Les défis de la promotion sociale et de l’intégration nationale sont lourds, parfois gigantesques, mais ils sont décisifs, puisqu’il s’agit du contenu de l’égalité, des droits et des devoirs au sein de notre République, bref de rebâtir notre « vivre ensemble ». Face à ces défis, certains professent le repli communautariste : organiser la société en une juxtaposition de groupes définis par leurs origines géographiques ou ethniques, leurs croyances philosophiques ou religieuses. Une variante civile de ce qu’est le libéralisme en matière économique : ici les riches, ailleurs les pauvres ; ici les hommes, ailleurs les femmes ; ici les blancs, ailleurs les autres. Fasciné par le modèle américain, le chef de l’UMP est le fer de lance de cette conception.
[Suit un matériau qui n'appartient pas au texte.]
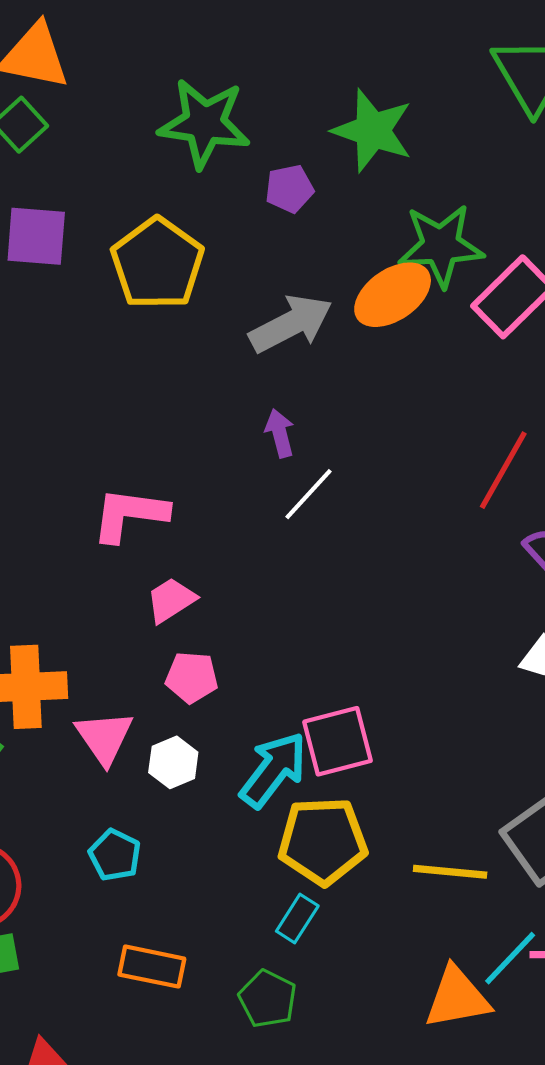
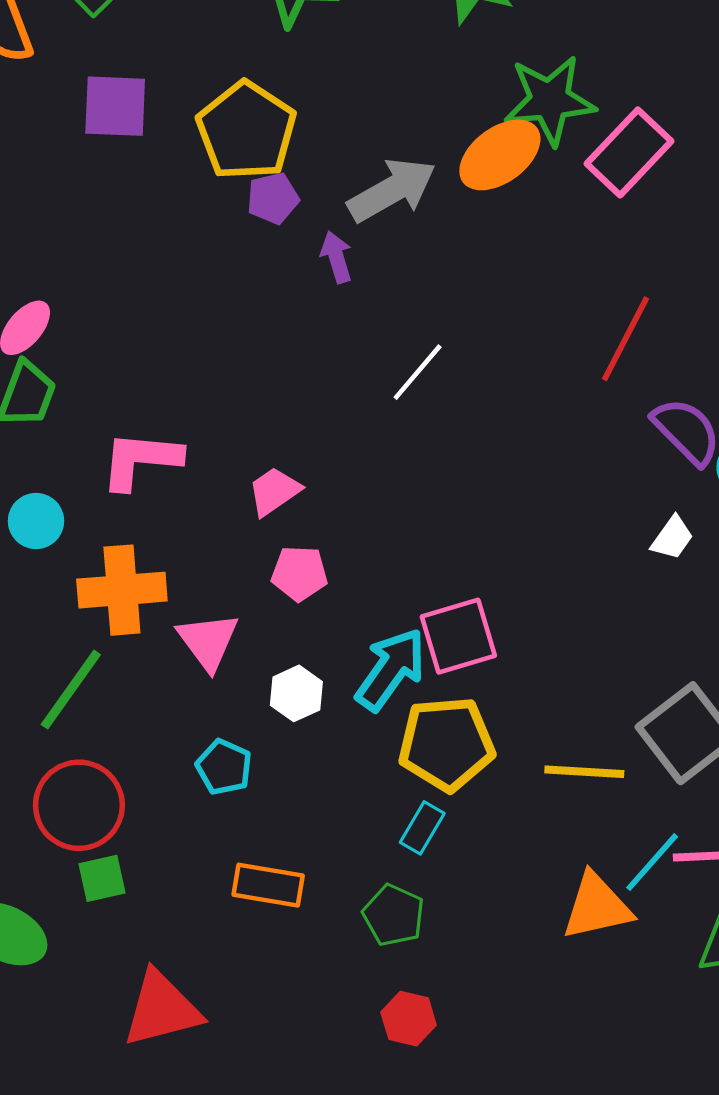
purple pentagon: (289, 189) -> (273, 198), moved
purple arrow: (280, 433) -> (336, 257), moved
pink L-shape: (130, 515) -> (141, 460), moved
white hexagon: (173, 762) -> (296, 693), moved

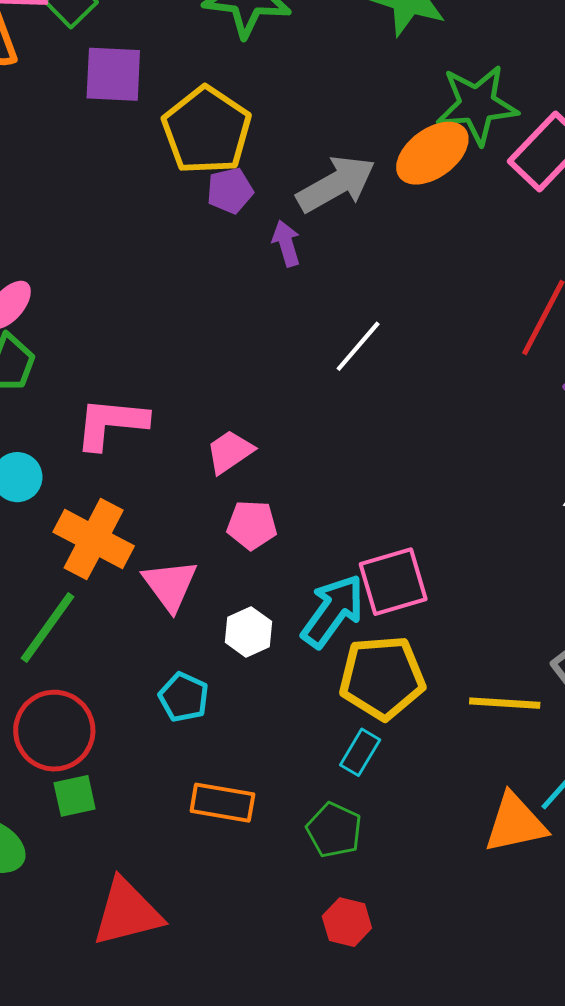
purple square: (115, 106) -> (113, 74), moved
orange cross: (122, 590) -> (94, 539), turned 32

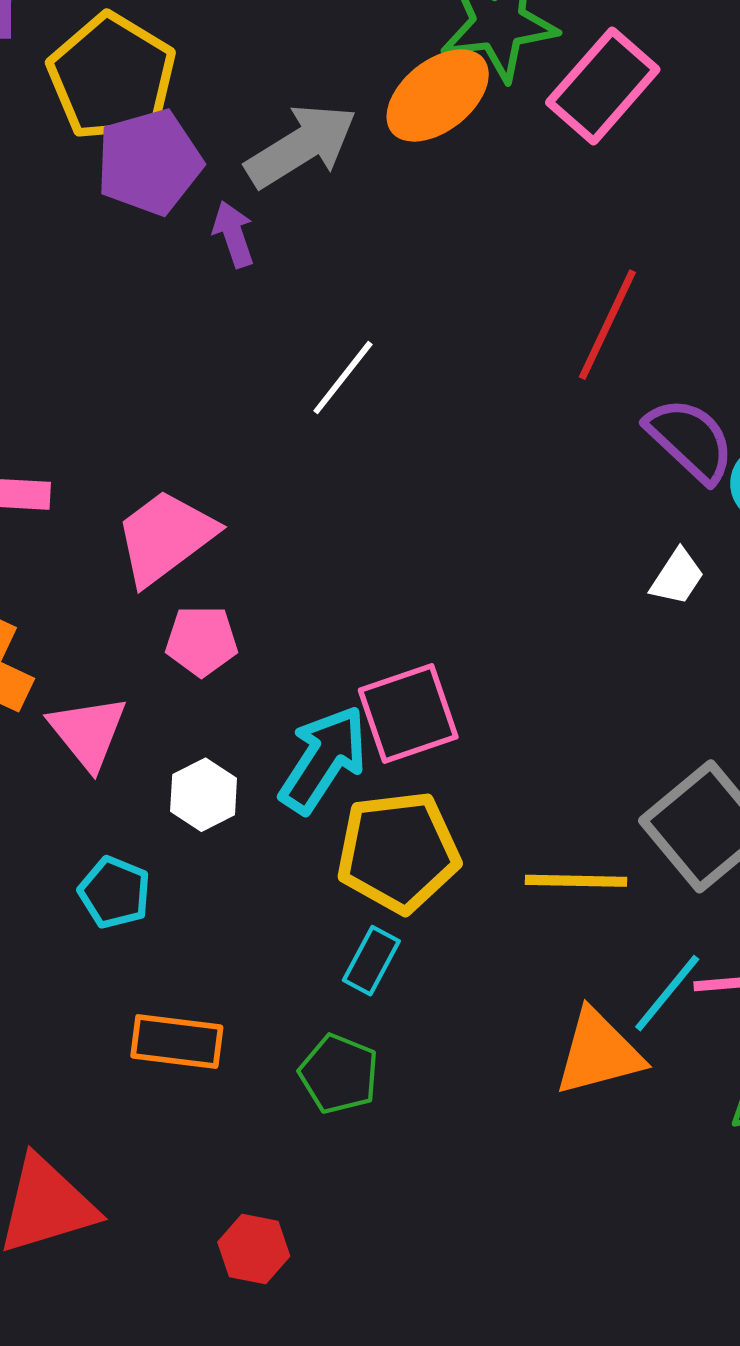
purple pentagon: (230, 191) -> (149, 162), size x1.6
pink trapezoid: (230, 452) -> (165, 537), size x1.5
red hexagon: (347, 922) -> (254, 1249), moved

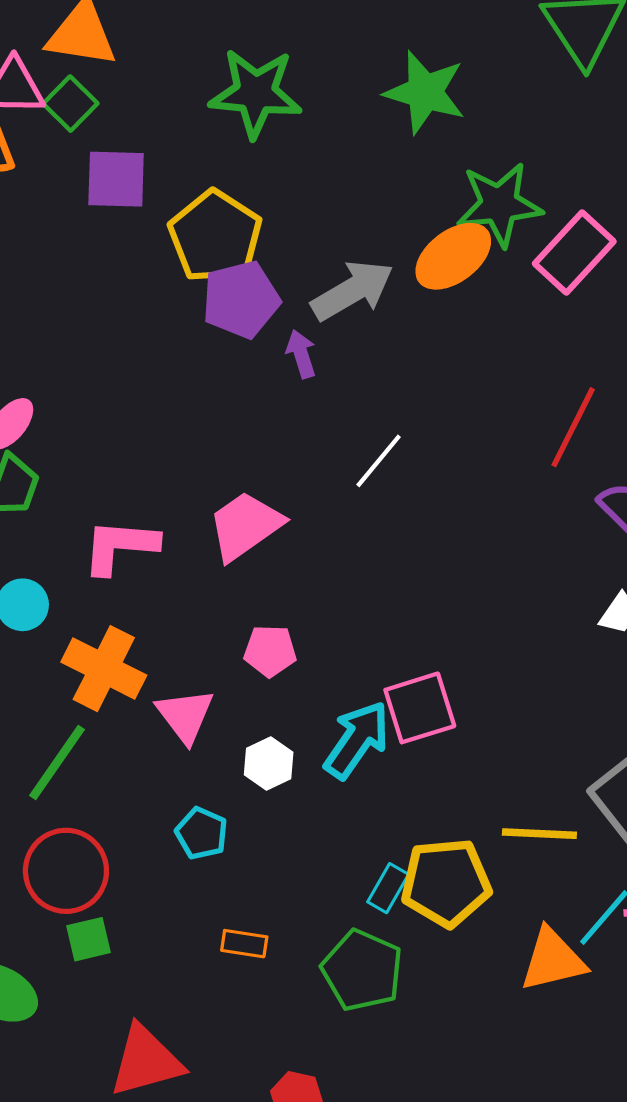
pink trapezoid: (165, 537) -> (245, 526), moved
yellow pentagon: (398, 852) -> (446, 883), moved
orange rectangle: (177, 1042) -> (244, 944), size x0.7
green pentagon: (339, 1074) -> (362, 970), size x1.4

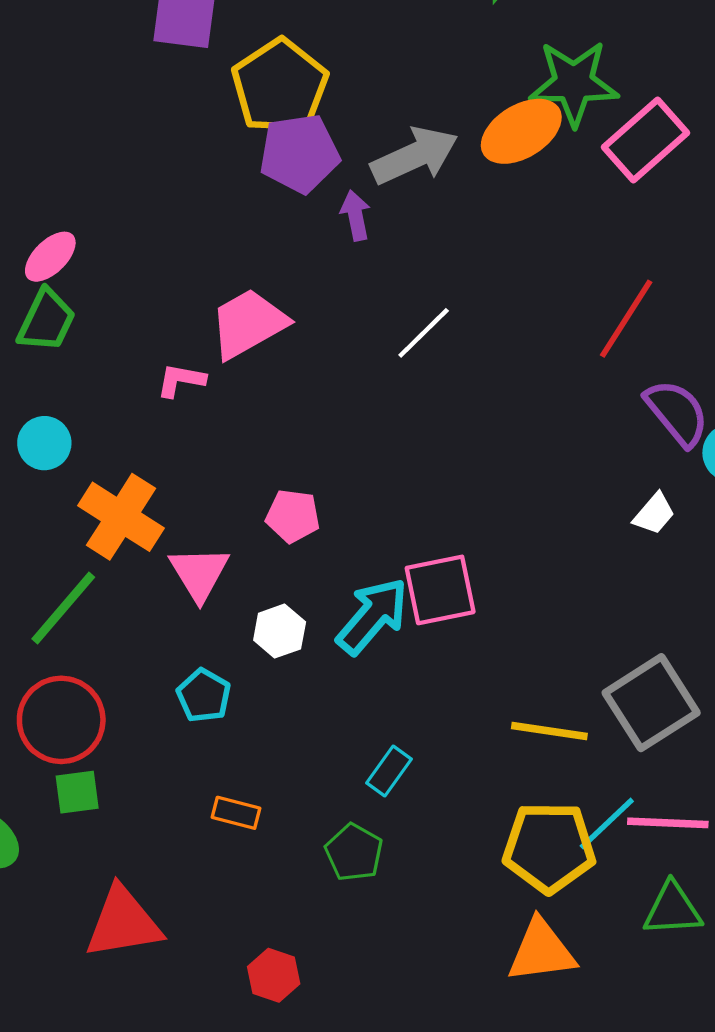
pink trapezoid: (245, 526) -> (248, 324), moved
pink L-shape: (120, 546) -> (181, 380), moved, size x0.6
yellow pentagon: (446, 883) -> (549, 847), moved
orange triangle: (553, 960) -> (541, 951), moved
green pentagon: (362, 970) -> (354, 852), size x0.7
Cette pseudo solution communautariste n’a jamais été la mienne et elle ne le sera jamais. Elle empêche l’épanouissement des jeunes, l’émancipation des femmes, reléguées au rôle d’éternelles mineures, éternelles soumises, éternelles victimes, alors que c’est par elles que passe une intégration réussie. Elle prétend faire coexister des différences, mais elle porte en réalité des conflits en germe : mes intérêts contre les tiens, mon territoire contre le tien, mes croyances contre les tiennes et ma mémoire contre la tienne. Elle fait le lit des intégrismes. Au contraire, il faut que chacun, avec ses spécificités, se sente à l’aise dans la République et puisse pleinement y réussir. Beaucoup de progrès restent à accomplir pour que la République retrouve tous ses enfants et offre la même perspective de fraternité à tous. Alors, prenons les dispositions concrètes pour le faire (logement, emploi, école, loisirs). Pour ma part, je n’accepterai jamais de parler du creuset républicain au passé, de considérer nos valeurs comme de la ringardise. Respectons les différences de cultures, de croyances et de foi, agissons pour que chaque culte puisse être pratiqué à égalité de droits, mais cantonnons-les dans la sphère des choix individuels et des pratiques privées. C’est pourquoi, dès le Congrès de Dijon, je m’étais exprimé en faveur de l’interdiction des signes religieux à l’école. Certains dirigeants s’étaient alors montrés hésitants, voire hostiles. Cela ne m’a pas détourné de ma route et, aujourd’hui, je le redis avec clarté : le candidat de droite sera celui des communautarismes, le nôtre doit être celui de la citoyenneté. Par une politique d’égalités en actes, nous ferons en sorte que chacun se reconnaisse dans la République et y trouve vraiment sa place. La loi de 1905 sur la séparation des Eglises et de l’Etat ne sera pas modifiée. Nous refuserons tout fichage ethnique de la population. Je défendrai et je promouvrai, parce qu’elle est la clef du « vivre ensemble », la laïcité.

L’urgence

Chers amis,

Depuis quelques mois, un excellent travail a commencé pour préparer notre projet sous l’impulsion d’Henri Emmanuelli. Je souhaite que l’issue de ce travail nous rassemble. Il faudra articuler les objectifs et les valeurs que je viens de rappeler avec des mesures d’urgence, à prendre dès les premiers mois. Car il ne s’agit pas seulement pour la gauche de gagner l’élection, mais de conduire ensemble la nation. Je pense notamment que cinq urgences s’imposeront, pour lesquelles je veux citer dès maintenant au moins une disposition précise. En soulignant que cette liste devra être discutée, complétée, modifiée par l’ensemble des socialistes et avec nos partenaires. Et en ajoutant que cet agenda suppose que tout ne soit pas balayé par la survenance dans cette période d’une pandémie, oui d’une pandémie majeure, dont les experts semblent parfois plus préoccupés que les autorités politiques en place.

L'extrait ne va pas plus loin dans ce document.